Sorry, not trolling, it is just a matter of fact that in USA people are being overdiagnosed so bad that no matter how "normal" you are, everything has a name and a label and you are sick no matter what. I guess that's part of the culture?

You forgot the most important part. Each of those labels comes with a medication to correct the "imbalance".

You're right. I read somewhere that in the next few years many patents will expirate and become generic...
so the logical step for the pharmaceutical industry is to invent new "diseases", "disorders", etc., just like H1N1 and ODD.

Quote:Here are the major-brand drugs that will lose patent protection:

The information includes the date it comes off patent, the drug's generic name, its 2009 retail sales, and a brief description of the drug's treatment use, provided by Medco.


2011

May. Concerta (methylphenidate); $1.33 billion. Used for ADHD (attention deficit) in teens.

June. Levaquin (levofloxacin); $1.63 billion. An antibiotic used for treating bacterial infections.

October. Zyprexa (olanzapine); $1.97 billion. Used for treatment of schizophrenia and bipolar disorder.
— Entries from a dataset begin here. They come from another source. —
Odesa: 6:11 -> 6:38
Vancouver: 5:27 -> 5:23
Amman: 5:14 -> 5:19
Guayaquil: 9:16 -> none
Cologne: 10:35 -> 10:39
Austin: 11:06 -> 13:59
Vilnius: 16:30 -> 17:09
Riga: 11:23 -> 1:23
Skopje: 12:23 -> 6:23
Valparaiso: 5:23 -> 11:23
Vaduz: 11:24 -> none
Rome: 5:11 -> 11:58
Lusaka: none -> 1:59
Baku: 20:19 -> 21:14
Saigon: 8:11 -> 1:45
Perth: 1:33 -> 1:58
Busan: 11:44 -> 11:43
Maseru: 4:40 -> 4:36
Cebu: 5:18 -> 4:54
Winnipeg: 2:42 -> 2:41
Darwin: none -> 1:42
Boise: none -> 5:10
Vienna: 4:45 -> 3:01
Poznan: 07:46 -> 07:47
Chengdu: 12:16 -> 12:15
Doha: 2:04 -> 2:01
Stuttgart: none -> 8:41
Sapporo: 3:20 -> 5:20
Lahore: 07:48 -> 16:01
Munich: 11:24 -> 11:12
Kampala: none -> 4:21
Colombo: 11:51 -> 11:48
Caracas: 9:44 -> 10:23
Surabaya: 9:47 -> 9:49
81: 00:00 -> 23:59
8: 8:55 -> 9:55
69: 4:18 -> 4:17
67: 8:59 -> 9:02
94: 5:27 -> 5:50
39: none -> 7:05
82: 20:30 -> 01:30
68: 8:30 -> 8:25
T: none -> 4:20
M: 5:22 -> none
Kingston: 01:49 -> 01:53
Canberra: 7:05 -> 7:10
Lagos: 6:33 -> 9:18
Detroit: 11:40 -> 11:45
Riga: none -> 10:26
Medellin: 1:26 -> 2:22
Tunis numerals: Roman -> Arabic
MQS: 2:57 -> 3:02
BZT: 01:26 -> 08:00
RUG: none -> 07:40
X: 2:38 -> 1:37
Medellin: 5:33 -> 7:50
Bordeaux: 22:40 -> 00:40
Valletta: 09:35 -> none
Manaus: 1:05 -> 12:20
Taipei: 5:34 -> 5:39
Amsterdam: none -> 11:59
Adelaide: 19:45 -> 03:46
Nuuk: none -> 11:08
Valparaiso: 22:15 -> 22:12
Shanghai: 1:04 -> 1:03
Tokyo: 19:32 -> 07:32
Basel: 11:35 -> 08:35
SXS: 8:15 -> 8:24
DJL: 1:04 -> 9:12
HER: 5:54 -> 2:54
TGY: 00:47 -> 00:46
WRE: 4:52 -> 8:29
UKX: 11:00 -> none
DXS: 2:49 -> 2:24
November. Lipitor (atorvastatin) ; $6.05 billion. Used for treating cholesterol.

2012

March. Lexapro (escitalopram); $2.56 billion. Used for treating depression.

March. Seroquel (quetiapine); $3.48 billion. This is an antipsychotic medication.

May. Plavix (clopidogrel); $4.56 billion. Used to prevent unwanted blood clots to avoid heart attacks and strokes.

July. Tricor (fenofibrate); $1.35 billion. Helps reduce cholesterol and triglycerides (fatty acids) in the blood.

August. Singulair (montelukast); $3.47 billion. Used for asthma and allergies.

August. Actos (pioglitazone); $2.78 billion. This is an oral diabetic medication.

September. Diovan (valsartan); $1.47 billion. See below.

September. Diovan HCT (valsartin/hydrochlorothiazide); $1.38 billion. These drugs are used for the treatment of hypertension.